-- TASK --
When a line of the entries contains the word "дней", report that line.

Saved data entries

- - -

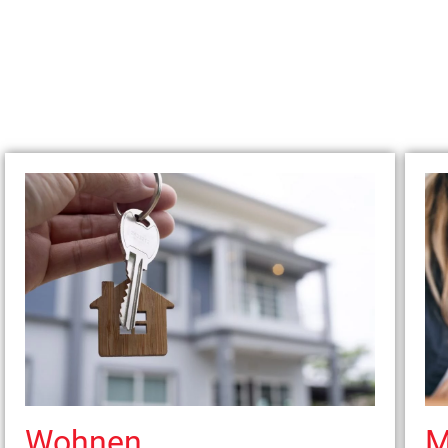
Wohnen
M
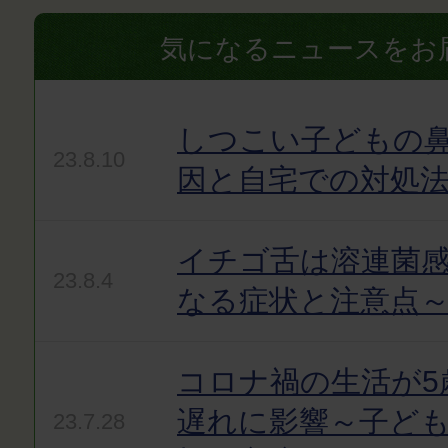
気になるニュースをお
しつこい子どもの
23.8.10
因と自宅での対処
イチゴ舌は溶連菌感
23.8.4
なる症状と注意点
コロナ禍の生活が5
遅れに影響～子ど
23.7.28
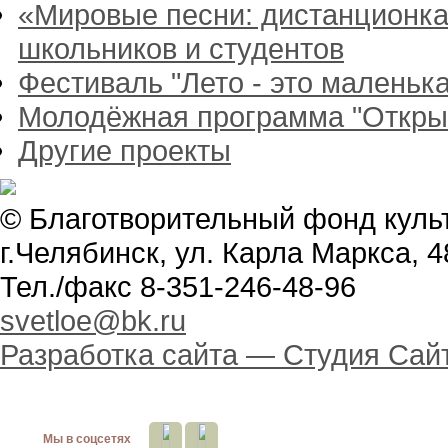
«Мировые песни: дистанционка
школьников и студентов
Фестиваль "Лето - это маленька
Молодёжная программа "Откры
Другие проекты
© Благотворительный фонд куль
г.Челябинск, ул. Карла Маркса, 4
Тел./факс 8-351-246-48-96
svetloe@bk.ru
Разработка сайта —
Студия Сай
Мы в соцсетях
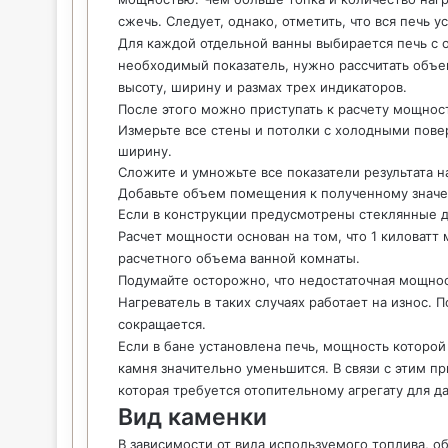
сжечь. Следует, однако, отметить, что вся печь
Для каждой отдельной ванны выбирается печь с
необходимый показатель, нужно рассчитать объ
высоту, ширину и размах трех индикаторов.
После этого можно приступать к расчету мощнос
Измерьте все стены и потолки с холодными пове
ширину.
Сложите и умножьте все показатели результата на
Добавьте объем помещения к полученному знач
Если в конструкции предусмотрены стеклянные дв
Расчет мощности основан на том, что 1 киловатт
расчетного объема ванной комнаты.
Подумайте осторожно, что недостаточная мощност
Нагреватель в таких случаях работает на износ. 
сокращается.
Если в бане установлена печь, мощность которо
камня значительно уменьшится. В связи с этим п
которая требуется отопительному агрегату для д
Вид каменки
В зависимости от вида используемого топлива, о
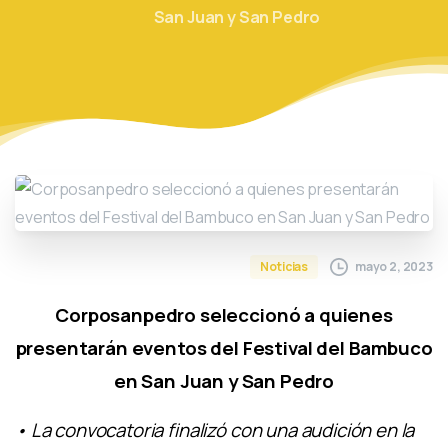
San Juan y San Pedro
mayo 2, 2023
Noticias
Corposanpedro seleccionó a quienes
presentarán eventos del Festival del Bambuco
en San Juan y San Pedro
• La convocatoria finalizó con una audición en la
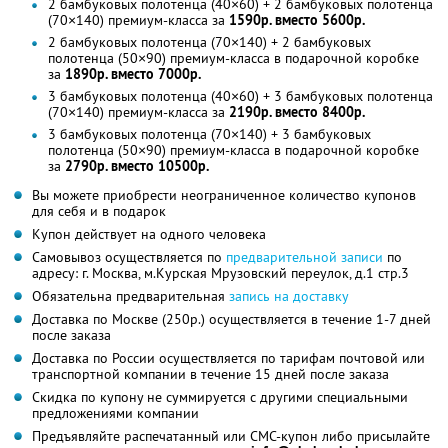
2 бамбуковых полотенца (40×60) + 2 бамбуковых полотенца
(70×140) премиум-класса за
1590р. вместо 5600р.
2 бамбуковых полотенца (70×140) + 2 бамбуковых
полотенца (50×90) премиум-класса в подарочной коробке
за
1890р. вместо 7000р.
3 бамбуковых полотенца (40×60) + 3 бамбуковых полотенца
(70×140) премиум-класса за
2190р. вместо 8400р.
3 бамбуковых полотенца (70×140) + 3 бамбуковых
полотенца (50×90) премиум-класса в подарочной коробке
за
2790р. вместо 10500р.
Вы можете приобрести неограниченное количество купонов
для себя и в подарок
Купон действует на одного человека
Самовывоз осуществляется по
предварительной записи
по
адресу: г. Москва, м.Курская Мрузовский переулок, д.1 стр.3
Обязательна предварительная
запись на доставку
Доставка по Москве (250р.) осуществляется в течение 1-7 дней
после заказа
Доставка по России осуществляется по тарифам почтовой или
транспортной компании в течение 15 дней после заказа
Скидка по купону не суммируется с другими специальными
предложениями компании
Предъявляйте распечатанный или СМС-купон либо присылайте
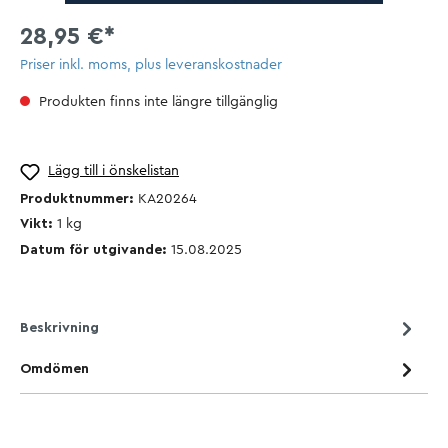
28,95 €*
Priser inkl. moms, plus leveranskostnader
Produkten finns inte längre tillgänglig
Lägg till i önskelistan
Produktnummer:
KA20264
Vikt:
1
kg
Datum för utgivande:
15.08.2025
Beskrivning
Omdömen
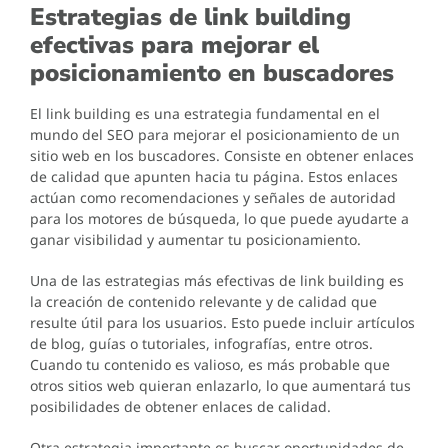
Estrategias de link building
efectivas para mejorar el
posicionamiento en buscadores
El link building es una estrategia fundamental en el
mundo del SEO para mejorar el posicionamiento de un
sitio web en los buscadores. Consiste en obtener enlaces
de calidad que apunten hacia tu página. Estos enlaces
actúan como recomendaciones y señales de autoridad
para los motores de búsqueda, lo que puede ayudarte a
ganar visibilidad y aumentar tu posicionamiento.
Una de las estrategias más efectivas de link building es
la creación de contenido relevante y de calidad que
resulte útil para los usuarios. Esto puede incluir artículos
de blog, guías o tutoriales, infografías, entre otros.
Cuando tu contenido es valioso, es más probable que
otros sitios web quieran enlazarlo, lo que aumentará tus
posibilidades de obtener enlaces de calidad.
Otra estrategia importante es buscar oportunidades de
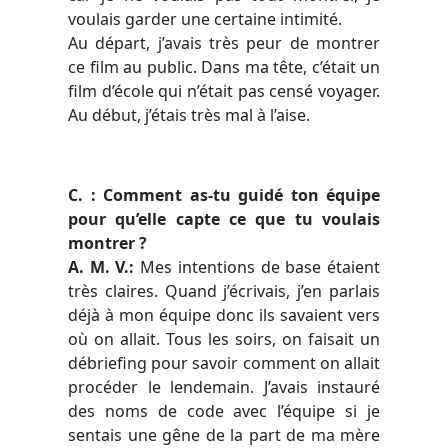
voulais garder une certaine intimité.
Au départ, j’avais très peur de montrer
ce film au public. Dans ma tête, c’était un
film d’école qui n’était pas censé voyager.
Au début, j’étais très mal à l’aise.
C. : Comment as-tu guidé ton équipe
pour qu’elle capte ce que tu voulais
montrer ?
A. M. V.:
Mes intentions de base étaient
très claires. Quand j’écrivais, j’en parlais
déjà à mon équipe donc ils savaient vers
où on allait. Tous les soirs, on faisait un
débriefing pour savoir comment on allait
procéder le lendemain. J’avais instauré
des noms de code avec l’équipe si je
sentais une gêne de la part de ma mère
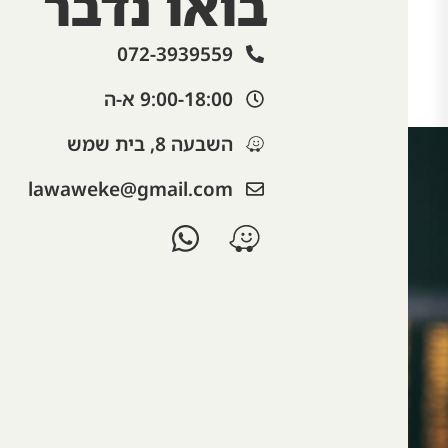
בואו נדבר
072-3939559
9:00-18:00 א-ה​
השבעה 8, בית שמש
‫lawaweke@gmail.com‬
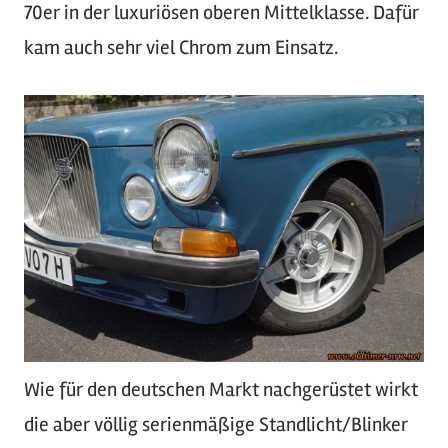
70er in der luxuriösen oberen Mittelklasse. Dafür
kam auch sehr viel Chrom zum Einsatz.
Wie für den deutschen Markt nachgerüstet wirkt
die aber völlig serienmäßige Standlicht/Blinker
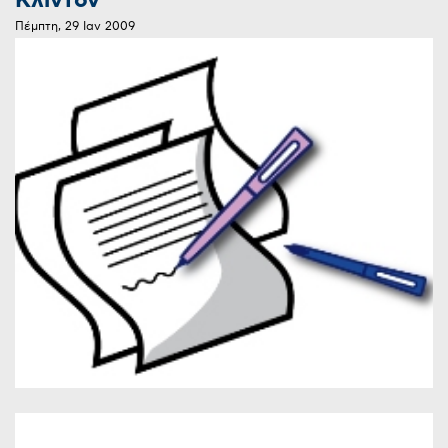
Κλίντον
Πέμπτη, 29 Ιαν 2009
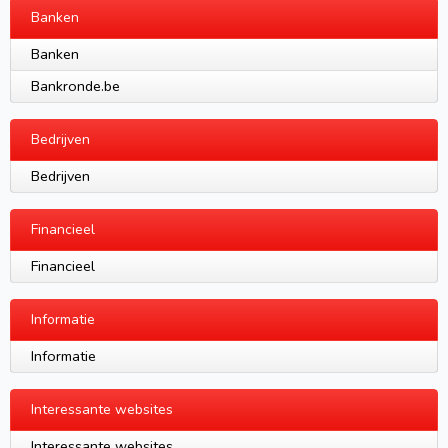
Banken
Banken
Bankronde.be
Bedrijven
Bedrijven
Financieel
Financieel
Informatie
Informatie
Interessante websites
Interessante websites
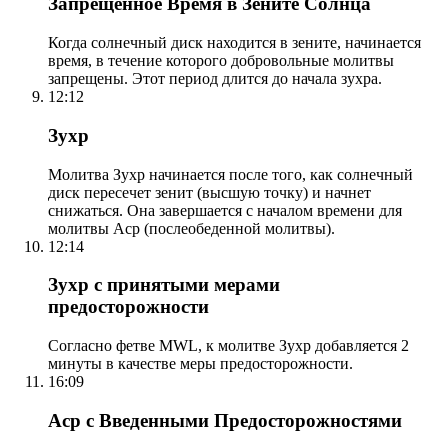
Запрещенное Время в Зените Солнца
Когда солнечный диск находится в зените, начинается
время, в течение которого добровольные молитвы
запрещены. Этот период длится до начала зухра.
12:12
Зухр
Молитва Зухр начинается после того, как солнечный
диск пересечет зенит (высшую точку) и начнет
снижаться. Она завершается с началом времени для
молитвы Аср (послеобеденной молитвы).
12:14
Зухр с принятыми мерами
предосторожности
Согласно фетве MWL, к молитве Зухр добавляется 2
минуты в качестве меры предосторожности.
16:09
Аср с Введенными Предосторожностями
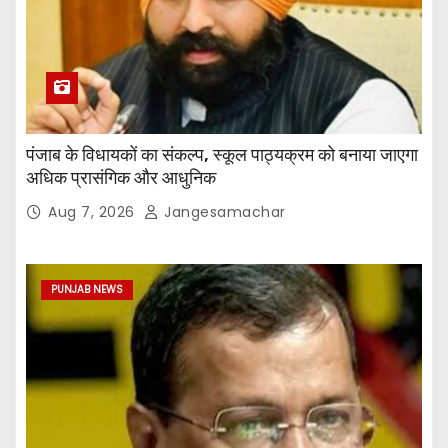
पंजाब के विधायकों का संकल्प, स्कूल पाठ्यक्रम को बनाया जाएगा
अधिक प्रासंगिक और आधुनिक
Aug 7, 2026
Jangesamachar
PUNJAB NEWS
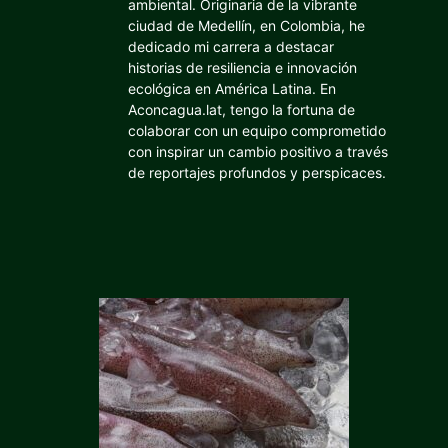
ambiental. Originaria de la vibrante
ciudad de Medellín, en Colombia, he
dedicado mi carrera a destacar
historias de resiliencia e innovación
ecológica en América Latina. En
Aconcagua.lat, tengo la fortuna de
colaborar con un equipo comprometido
con inspirar un cambio positivo a través
de reportajes profundos y perspicaces.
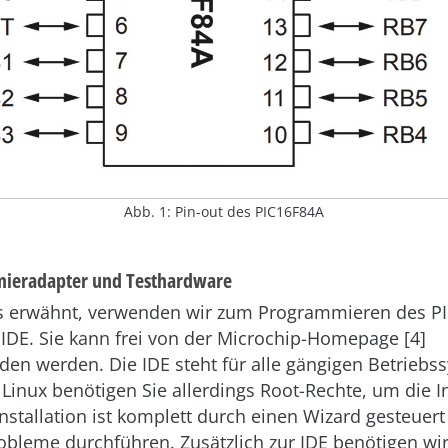
Abb. 1: Pin-out des PIC16F84A
mieradapter und Testhardware
s erwähnt, verwenden wir zum Programmieren des PIC
IDE. Sie kann frei von der Microchip-Homepage [4]
den werden. Die IDE steht für alle gängigen Betriebs
 Linux benötigen Sie allerdings Root-Rechte, um die In
Installation ist komplett durch einen Wizard gesteuert
obleme durchführen. Zusätzlich zur IDE benötigen wi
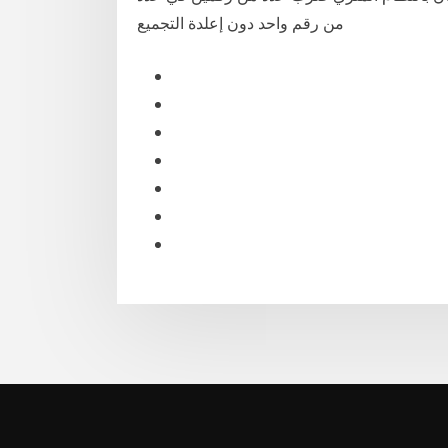
من رقم واحد دون إعلدة التجميع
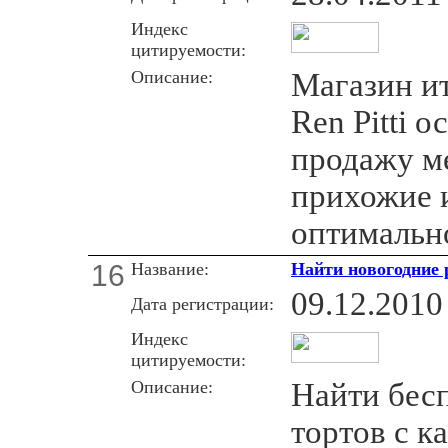
Индекс
цитируемости:
Описание:
Магазин и
Ren Pitti 
продажу ме
прихожие 
оптимальн
16
Название:
Найти новогодние 
09.12.2010
Дата регистрации:
Индекс
цитируемости:
Описание:
Найти бес
тортов с к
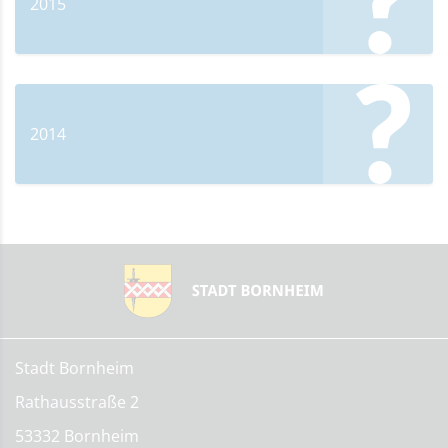
2015
2014
Stadt Bornheim
Rathausstraße 2
53332 Bornheim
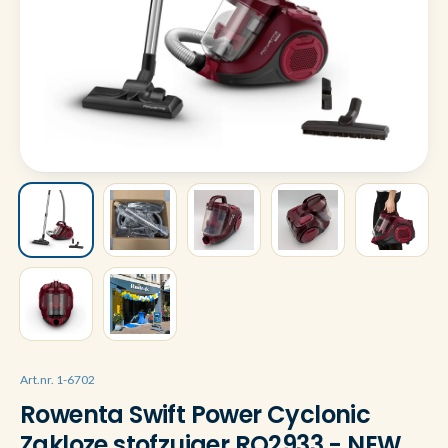
Art.nr. 1-6702
Rowenta Swift Power Cyclonic
Zakloze stofzuiger RO2933 - NEW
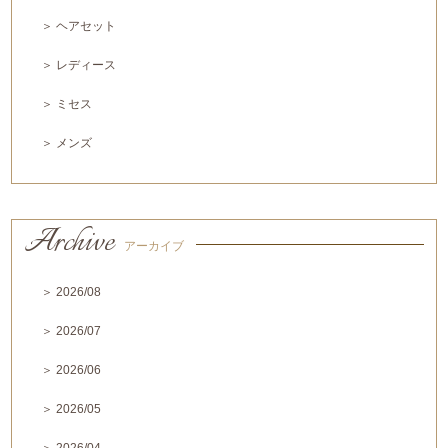
＞ ヘアセット
＞ レディース
＞ ミセス
＞ メンズ
Archive
アーカイブ
＞ 2026/08
＞ 2026/07
＞ 2026/06
＞ 2026/05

- - -

-- YOUR SOLUTION --
Доставка по Москве (250р.) осуществляется в течение 1-7 дней
транспортной компании в течение 15 дней после заказа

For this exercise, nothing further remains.